SCOTUSblog’s Lyle Denniston’s early report suggests that I was right. The outcome of the case, he predicts, will depend on whether Kennedy believes that the Court can uphold the mandate provision without opening the door to unlimited congressional mandating of purchase specific things, not because Congress lacks that power under the Commerce Clause but instead because it violates liberties protected under the Fifth Amendment’s due process clause. Denniston does not mention the Fifth Amendment, but, whether or not the justices themselves did specifically, that is the upshot.
The “substantive due process” doctrine holds that there are certain incursions into personal autonomy and certain impositions on individual liberty beyond which the Constitution allows the government to go. It is this doctrine by which the Court has stricken down such laws as state laws barring the sale and use of contraceptives, state laws prohibiting abortion under all circumstances (Roe v. Wade), and state laws criminalizing sodomy.
But based on Denniston’s early report about the nature of Kennedy’s concerns, I don’t see how, absent an utterly artificial Commerce Clause-based ruling, a ruling that the mandate unconstitutionally infringes upon person choice, upon personal liberty, would not also mean that Massachusetts’s “Romneycare” law, and state laws that require drivers to purchase auto insurance, would be constitutionally permissible.
Kennedy likes to wax eloquent, as he did last year in an opinion in a case called Bond v.
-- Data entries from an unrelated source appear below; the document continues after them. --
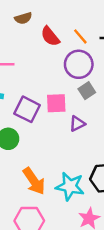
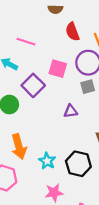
pink square: (56, 103) -> (58, 69), moved
cyan star: (70, 186) -> (47, 161), size x0.7

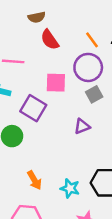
red semicircle: (72, 32) -> (50, 40), moved
orange arrow: (19, 147) -> (34, 180), size x0.7

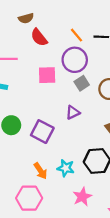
purple square: (33, 108) -> (42, 132), moved
orange arrow: (34, 180) -> (41, 171), moved

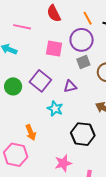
purple square: (42, 132) -> (40, 81), moved
cyan star: (66, 168) -> (55, 109), moved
United States, about how divisions of power among various governments—by which he means state governments vs. the federal one—protect individuals from tyranny. (He’s usually less interested in constitutional checks than on balances to state power—especially to state-court power—but that’s another subject.) In Bond, he said, rightly, in my opinion, that a person indicted under a federal criminal law has legal “standing” (the legal right) to argue that the federal statute unconstitutionally infringed upon an area of criminal law reserved solely for the states to address, because the federal statute impinged (literally, in that case) her personal freedom. So if the problem with the insurance mandate is that it exceeds Congress’s authority under the Commerce Clause, then a ruling that the ACA, a federal statute, is unconstitutional would not affect state statutes.
But that’s a separate issue from whether the mandate is an unconstitutional violation of personal liberty irrespective of whether or not the Commerce Clause power would allow Congress to enact the law. And under the Court’s longtime Commerce Clause jurisprudence, Congress does have the authority to legislate the mandate to buy health insurance, given the impact on the healthcare market of the uninsureds’ usage of health care. A ruling to the contrary would be transparently artificial. Which probably won’t matter to Kennedy.